Current Mood: lightheaded
Friday, October 29th, 2004
7:40 pm
friday
not much going on in my life. just been working and trying to keep my mind off of the things that depress me. i'm doing a so-so job. the past few days i haven't been too bummed out feeling. but when i read certain things, or hear really sweet songs, i gotta consciously keep myself from crying. i'm such a little baby. :P my computer is broken, no audio or anything like that. so maybe i'm just getting pent up, with no emotional release. i gotta get kevin over to fix my comp. yeah. i'm going to some big rave type dealie tomorrow night, monster massive. it's up in LA, and i've never been to a rave before. i was just gonna mope around my apartment in my robe this weekend, but i was thinking that it would probably be better to get out and experience something new. i am so boring most of the time, even when i try to think of stuff to do on the weekends and with people. i draw a totaly blank. man, my past couple of entries have been so emo-core. oh well, it's how i feel.

Current Mood: exhausted
Friday, October 22nd, 2004
7:14 pm
i might as well just pack it up and go
i wish i was invisible or never conceived. well, maybe those are both a little drastic. i just have trouble fully understanding anyone, and i always screw up relationships with people because of that. relationships in all senses. i feel like it's time for me to start over somewhere else like every day. somewhere where noone knows me or has any preconceived ideas of me. yeah, that's it.

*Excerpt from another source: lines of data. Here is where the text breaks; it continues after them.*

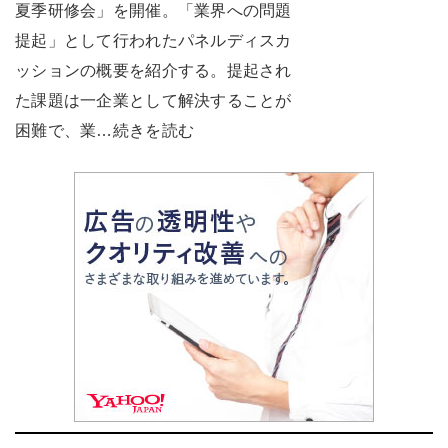
夏季研修会」を開催。「業界への問題
提起」として行われたパネルディスカ
ッションの概要を紹介する。提起され
た課題は一企業として解決することが
困難で、業…続きを読む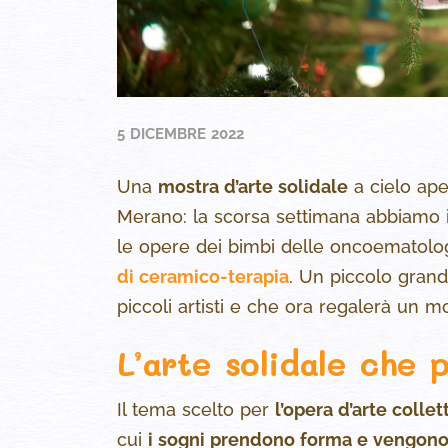
5 DICEMBRE 2022
Una
mostra d’arte solidale
a cielo ape
Merano: la scorsa settimana abbiamo i
le opere dei bimbi delle oncoematolog
di ceramico-terapia
. Un piccolo grand
piccoli artisti e che ora regalerà un mo
L’arte solidale che 
Il tema scelto per
l’opera d’arte collet
cui
i sogni prendono forma e vengono c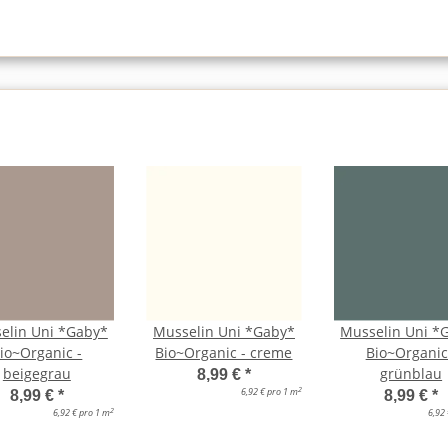
elin Uni *Gaby*
Musselin Uni *Gaby*
Musselin Uni *
io~Organic -
Bio~Organic - creme
Bio~Organic
beigegrau
grünblau
8,99 €
*
2
6,92 € pro 1 m
8,99 €
*
8,99 €
*
2
6,92 € pro 1 m
6,92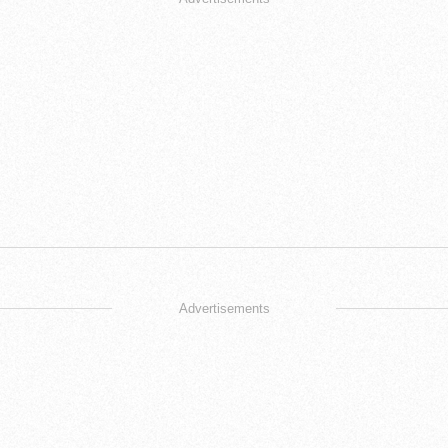
Advertisements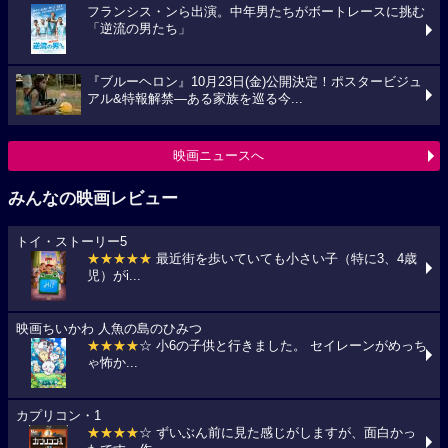
フランシス・ンら出演。中年男たちがボートレースに挑む
「逆流の男たち」
『ブルーヘロン』10月23日(金)公開決定！ポスタービジュ
アル&特報解禁―ある家族を巡る今...
映画ニュースへ
みんなの映画レビュー
トイ・ストーリー5
★★★★★
最近街を歩いていても小さい子（特に3、4歳
児）がi...
映画ちいかわ 人魚の島のひみつ
★★★★
☆ 小6の子供と行きました。 セイレーンがめっち
ゃ怖か...
カプリコン・1
★★★★
☆ ずいぶん前に見た感じがしますが、面白かっ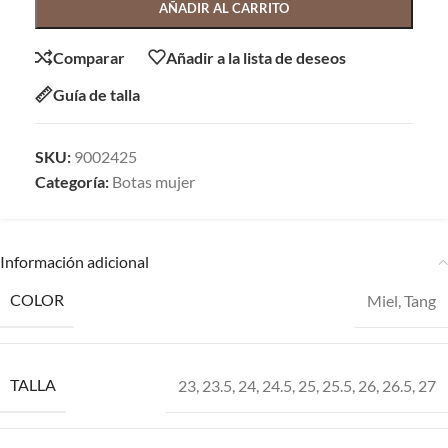
AÑADIR AL CARRITO
Comparar
Añadir a la lista de deseos
Guía de talla
SKU:
9002425
Categoría:
Botas mujer
Información adicional
COLOR
Miel
,
Tang
TALLA
23
,
23.5
,
24
,
24.5
,
25
,
25.5
,
26
,
26.5
,
27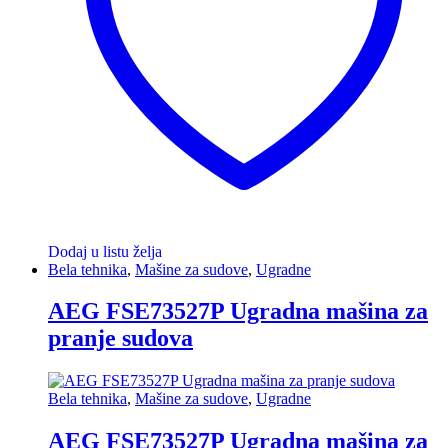
Dodaj u listu želja
Bela tehnika
,
Mašine za sudove
,
Ugradne
AEG FSE73527P Ugradna mašina za
pranje sudova
Bela tehnika
,
Mašine za sudove
,
Ugradne
AEG FSE73527P Ugradna mašina za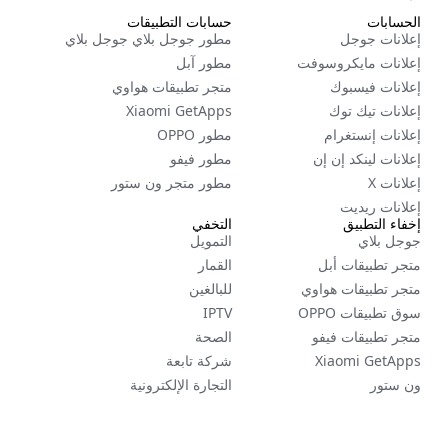
الحسابات
حسابات التطبيقات
إعلانات جوجل
مطور جوجل بلاي جوجل بلاي
إعلانات مايكروسوفت
مطور آبل
إعلانات فيسبوك
متجر تطبيقات هواوي
إعلانات تيك توك
Xiaomi GetApps
إعلانات إنستغرام
مطور OPPO
إعلانات لينكد إن إن
مطور فيفو
إعلانات X
مطور متجر ون ستور
إعلانات ريديت
إخفاء التطبيق
التخفي
جوجل بلاي
التمويل
متجر تطبيقات أبل
القمار
متجر تطبيقات هواوي
للبالغين
سوق تطبيقات OPPO
IPTV
متجر تطبيقات فيفو
الصحة
Xiaomi GetApps
شركة تابعة
ون ستور
التجارة الإلكترونية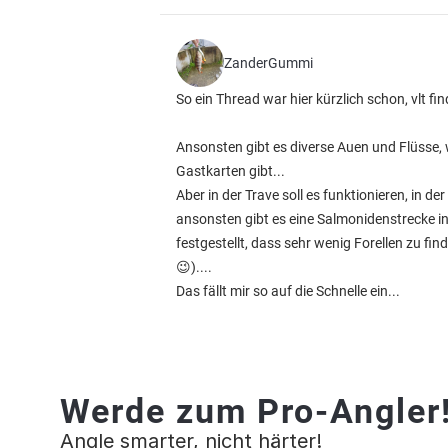
ZanderGummi
So ein Thread war hier kürzlich schon, vlt f
Ansonsten gibt es diverse Auen und Flüsse, w
Gastkarten gibt...
Aber in der Trave soll es funktionieren, in 
ansonsten gibt es eine Salmonidenstrecke in
festgestellt, dass sehr wenig Forellen zu f
😉)....
Das fällt mir so auf die Schnelle ein...
Werde zum Pro-Angler
Angle smarter, nicht härter!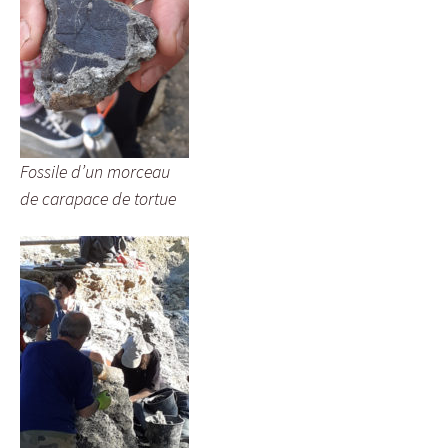
Fossile d’un morceau
de carapace de tortue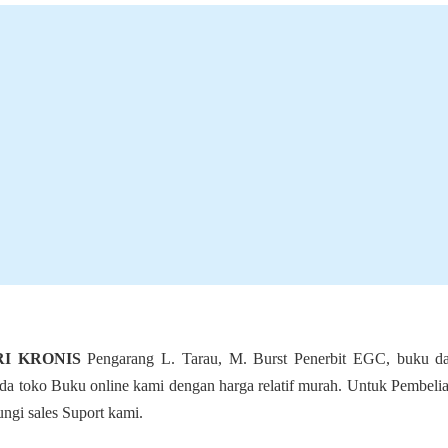
RI KRONIS
Pengarang L. Tarau, M. Burst Penerbit EGC, buku da
ada toko Buku online kami dengan harga relatif murah. Untuk Pembelia
ngi sales Suport kami.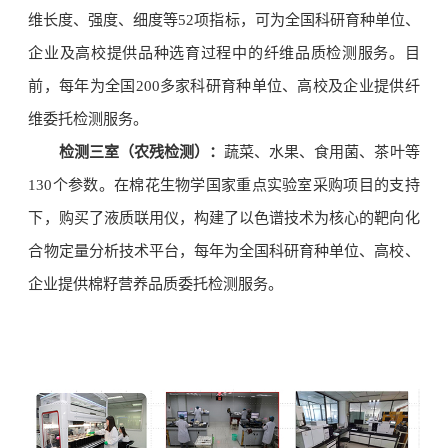
维长度、强度、细度等52项指标，可为全国科研育种单位、
企业及高校提供品种选育过程中的纤维品质检测服务。目
前，每年为全国200多家科研育种单位、高校及企业提供纤
维委托检测服务。
检测三室（农残检测）：
蔬菜、水果、食用菌、茶叶等
130个参数。在棉花生物学国家重点实验室采购项目的支持
下，购买了液质联用仪，构建了以色谱技术为核心的靶向化
合物定量分析技术平台，每年为全国科研育种单位、高校、
企业提供棉籽营养品质委托检测服务。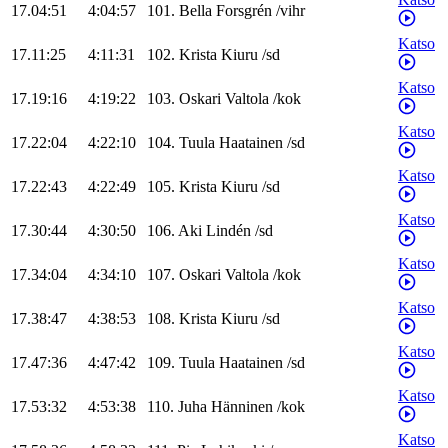
17.04:51
4:04:57
101
.
Bella
Forsgrén
/
vihr
Katso
17.11:25
4:11:31
102
.
Krista
Kiuru
/
sd
Katso
17.19:16
4:19:22
103
.
Oskari
Valtola
/
kok
Katso
17.22:04
4:22:10
104
.
Tuula
Haatainen
/
sd
Katso
17.22:43
4:22:49
105
.
Krista
Kiuru
/
sd
Katso
17.30:44
4:30:50
106
.
Aki
Lindén
/
sd
Katso
17.34:04
4:34:10
107
.
Oskari
Valtola
/
kok
Katso
17.38:47
4:38:53
108
.
Krista
Kiuru
/
sd
Katso
17.47:36
4:47:42
109
.
Tuula
Haatainen
/
sd
Katso
17.53:32
4:53:38
110
.
Juha
Hänninen
/
kok
Katso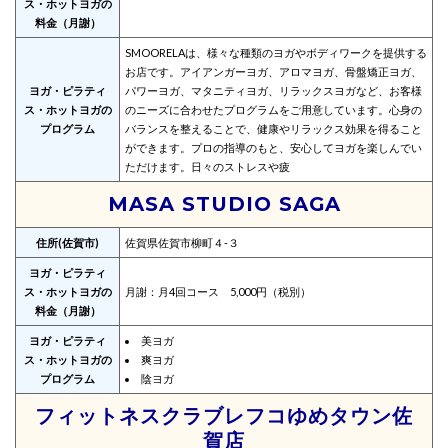
ス・ホットヨガの
料金（月謝）
SMOORELAは、様々な種類のヨガやボディワークを提供する
お店です。アイアンガーヨガ、アロマヨガ、骨盤矯正ヨガ、
ヨガ・ピラティ
パワーヨガ、マタニティヨガ、リラックスヨガなど、お客様
ス・ホットヨガの
のニーズに合わせたプログラムをご用意しています。心身の
プログラム
バランスを整えることで、健康やリラックス効果を得ること
ができます。プロの指導のもと、安心してヨガを楽しんでい
ただけます。日々のストレスや疲
MASA STUDIO SAGA
住所(佐賀市)
佐賀県佐賀市柳町４-３
ヨガ・ピラティ
ス・ホットヨガの
月謝：月4回コース 5,000円（税別）
料金（月謝）
ヨガ・ピラティ
美ヨガ
ス・ホットヨガの
爽ヨガ
プログラム
陰ヨガ
フィットネスクラブレフコゆめタウン佐
賀店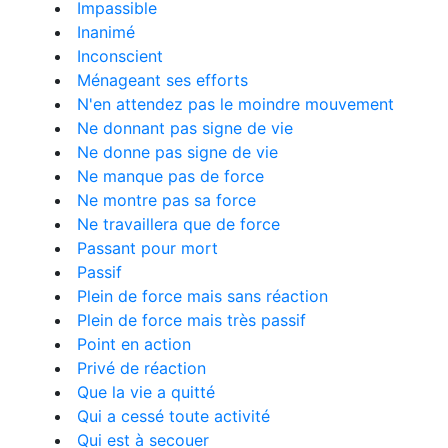
Impassible
Inanimé
Inconscient
Ménageant ses efforts
N'en attendez pas le moindre mouvement
Ne donnant pas signe de vie
Ne donne pas signe de vie
Ne manque pas de force
Ne montre pas sa force
Ne travaillera que de force
Passant pour mort
Passif
Plein de force mais sans réaction
Plein de force mais très passif
Point en action
Privé de réaction
Que la vie a quitté
Qui a cessé toute activité
Qui est à secouer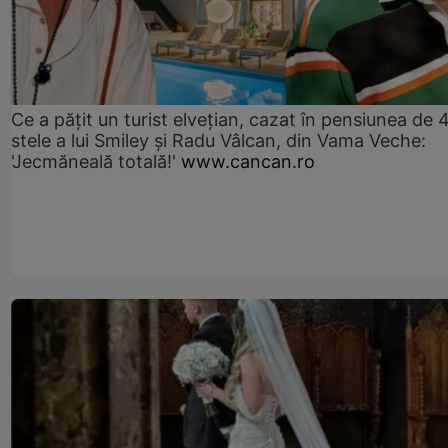
Ce a pățit un turist elvețian, cazat în pensiunea de 
stele a lui Smiley și Radu Vâlcan, din Vama Veche:
'Jecmăneală totală!'
www.cancan.ro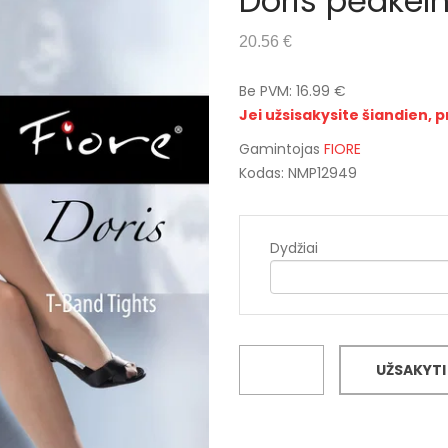
Doris pėdkel
20.56 €
Be PVM: 16.99 €
Jei užsisakysite šiandien, p
Gamintojas
FIORE
Kodas: NMP12949
Dydžiai
UŽSAKYTI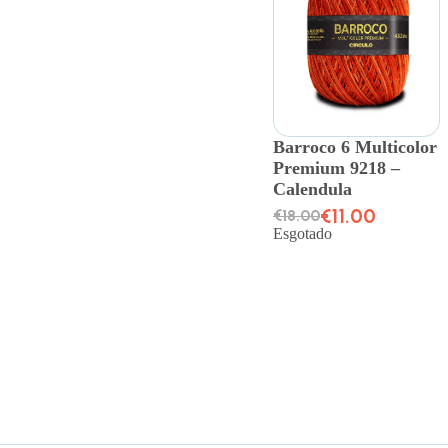
Barroco 6 Multicolor
Premium 9218 –
Calendula
€
11.00
€
18.00
Esgotado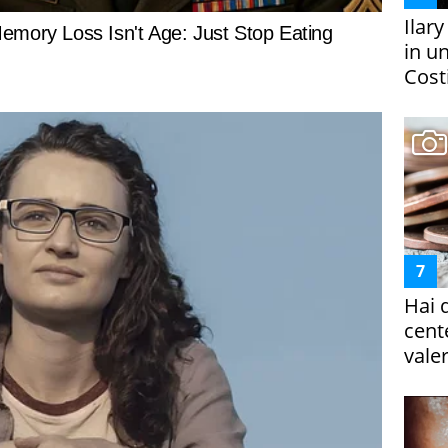
Ilar
in un
Costi
Hai 
cent
vale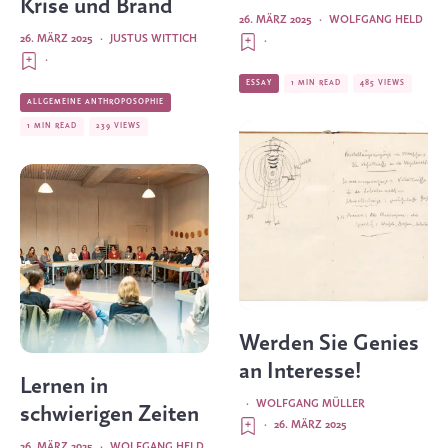
Krise und Brand
26. MÄRZ 2025
·
WOLFGANG HELD
26. MÄRZ 2025
·
JUSTUS WITTICH
·
·
ESSAY
1 MIN READ
485 VIEWS
ALLGEMEINE ANTHROPOSOPHIE
1 MIN READ
239 VIEWS
Werden Sie Genies
an Interesse!
Lernen in
·
WOLFGANG MÜLLER
schwierigen Zeiten
·
26. MÄRZ 2025
26. MÄRZ 2025
·
WOLFGANG HELD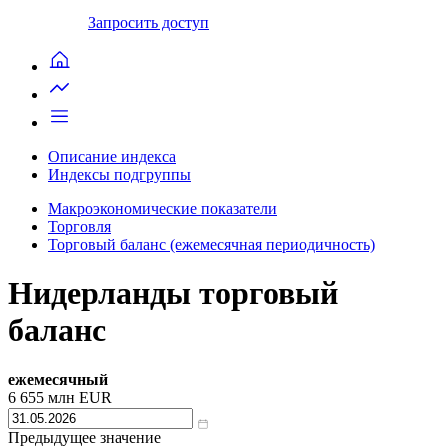
Запросить доступ
Описание индекса
Индексы подгруппы
Макроэкономические показатели
Торговля
Торговый баланс (ежемесячная периодичность)
Нидерланды торговый
баланс
ежемесячный
6 655
млн EUR
Предыдущее значение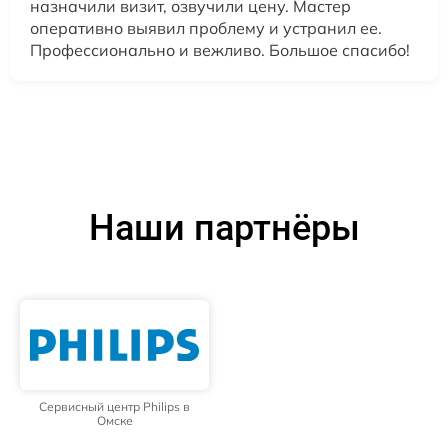
назначили визит, озвучили цену. Мастер
оперативно выявил проблему и устранил ее.
Профессионально и вежливо. Большое спасибо!
Наши партнёры
Сервисный центр Philips в
Омске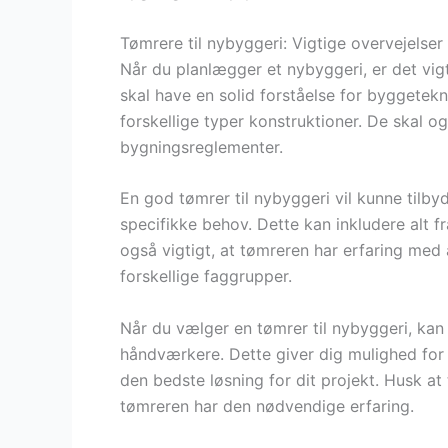
Tømrere til nybyggeri: Vigtige overvejelser
Når du planlægger et nybyggeri, er det vigt
skal have en solid forståelse for byggetekn
forskellige typer konstruktioner. De skal og
bygningsreglementer.
En god tømrer til nybyggeri vil kunne tilby
specifikke behov. Dette kan inkludere alt fr
også vigtigt, at tømreren har erfaring med
forskellige faggrupper.
Når du vælger en tømrer til nybyggeri, kan d
håndværkere. Dette giver dig mulighed for 
den bedste løsning for dit projekt. Husk at 
tømreren har den nødvendige erfaring.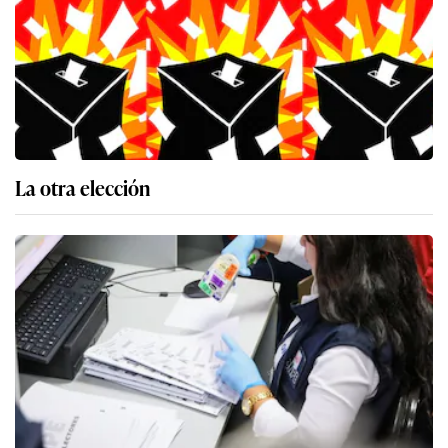
La otra elección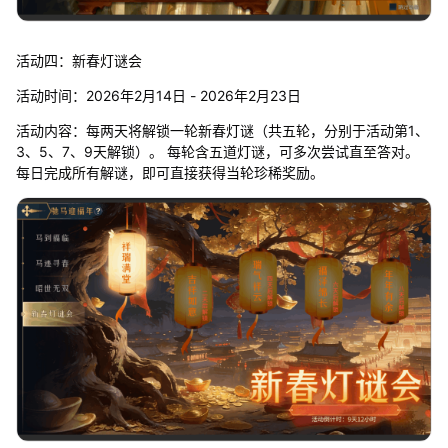
活动四：新春灯谜会
活动时间：2026年2月14日 - 2026年2月23日
活动内容：每两天将解锁一轮新春灯谜（共五轮，分别于活动第1、
3、5、7、9天解锁）。 每轮含五道灯谜，可多次尝试直至答对。
每日完成所有解谜，即可直接获得当轮珍稀奖励。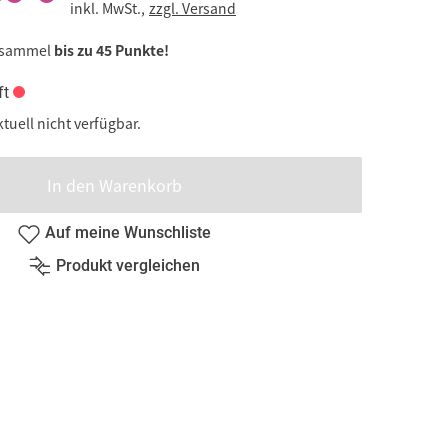
inkl. MwSt.,
zzgl. Versand
 sammel
bis zu 45 Punkte!
ft
ktuell nicht verfügbar.
In den Warenkorb
Auf meine Wunschliste
Produkt vergleichen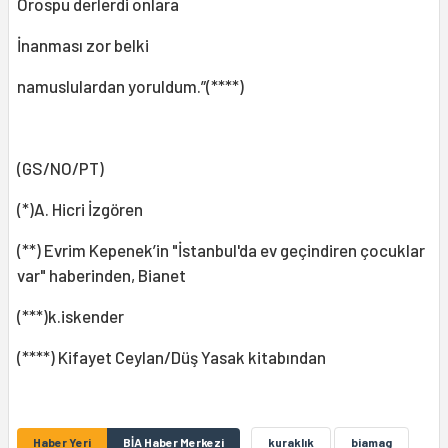
Orospu derlerdi onlara
İnanması zor belki
namuslulardan yoruldum.”(****)
(GS/NO/PT)
(*)A. Hicri İzgören
(**) Evrim Kepenek’in "İstanbul'da ev geçindiren çocuklar
var" haberinden, Bianet
(***)k.iskender
(****) Kifayet Ceylan/Düş Yasak kitabından
Haber Yeri
BİA Haber Merkezi
kuraklık
biamag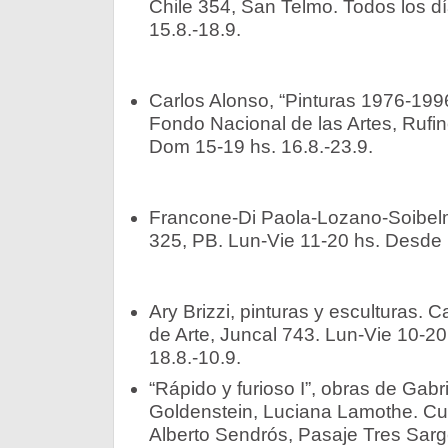
Chile 354, San Telmo. Todos los d
15.8.-18.9.
Carlos Alonso, “Pinturas 1976-1996
Fondo Nacional de las Artes, Rufin
Dom 15-19 hs. 16.8.-23.9.
Francone-Di Paola-Lozano-Soibelma
325, PB. Lun-Vie 11-20 hs. Desde 
Ary Brizzi, pinturas y esculturas.
de Arte, Juncal 743. Lun-Vie 10-20
18.8.-10.9.­
“Rápido y furioso I”, obras de Gabri
Goldenstein, Luciana Lamothe. Cur
Alberto Sendrós, Pasaje Tres Sarge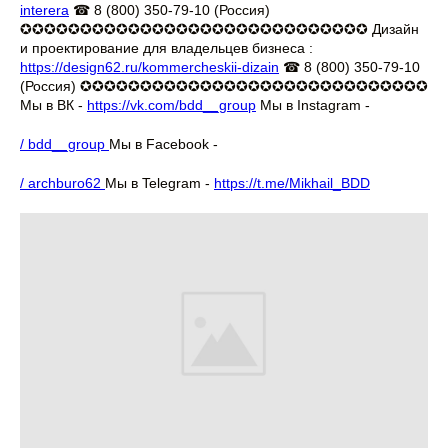
interera
☎ 8 (800) 350-79-10 (Россия)
✪✪✪✪✪✪✪✪✪✪✪✪✪✪✪✪✪✪✪✪✪✪✪✪✪✪✪✪✪ Дизайн
и проектирование для владельцев бизнеса :
https://design62.ru/kommercheskii-dizain
☎ 8 (800) 350-79-10
(Россия) ✪✪✪✪✪✪✪✪✪✪✪✪✪✪✪✪✪✪✪✪✪✪✪✪✪✪✪✪✪
Мы в ВК -
https://vk.com/bdd__group
Мы в Instagram -
/ bdd__group
Мы в Facebook -
/ archburo62
Мы в Telegram -
https://t.me/Mikhail_BDD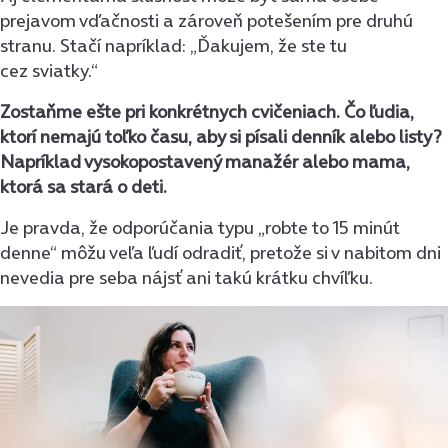
prejavom vďačnosti a zároveň potešením pre druhú
stranu. Stačí napríklad: „Ďakujem, že ste tu
cez sviatky.“
Zostaňme ešte pri konkrétnych cvičeniach. Čo ľudia,
ktorí nemajú toľko času, aby si písali denník alebo listy?
Napríklad vysokopostavený manažér alebo mama,
ktorá sa stará o deti.
Je pravda, že odporúčania typu „robte to 15 minút
denne“ môžu veľa ľudí odradiť, pretože si v nabitom dni
nevedia pre seba nájsť ani takú krátku chvíľku.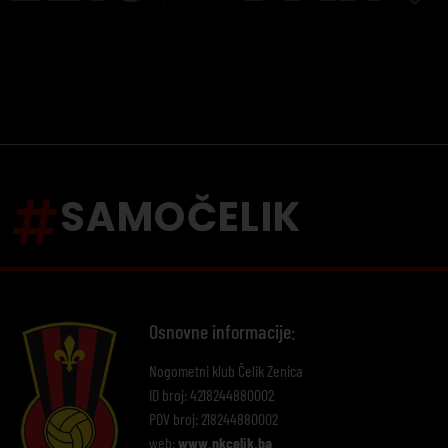
SAMOČELIK
Osnovne informacije:
Nogometni klub Čelik Zenica
ID broj: 4218244880002
PDV broj: 218244880002
web:
www.nkcelik.ba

i'm going home soon. todd needs to use my computer, so we're gonna chill for a bit. finished up my two paintings the other day, and gave them away. i felt that was the best thing to do. i gotta start some new ones. i have this one drum n bass/electro track i've been working on, and i can't seem to get anywhere with it. every time i add more tracks and more layers, it seems like it needs more and more. i figure it'll tell me it's done when it is, but, i just wish i could write more efficiently. it sounds so good to me, i usually end up listening to it half of the time i'm working on it. yarrrr! think i'll paint this weekend. prolly tomorrow night. i have no friends. :)

Current Mood: exhausted
Friday, October 15th, 2004
11:39 am
good friday, my thursday
i think i'm losing it. it seems that all the things that most people do with ease, takes me at least a full day to think about and motivate myself to do. i know i might be a bit lazy, but i don't think it's a laziness issue. ontop of that is the fact that i don't really understand why people do the things they do. i just want to be happy and not have to worry about anything. seems that most people i know just want something to worry about, and that makes them happy. i don't know. i'm going through some weird stuff with that girl i used to be with. i want to sever all ties, but i know that if i do it, i'll be kicking myself later for being such an impatient bastard.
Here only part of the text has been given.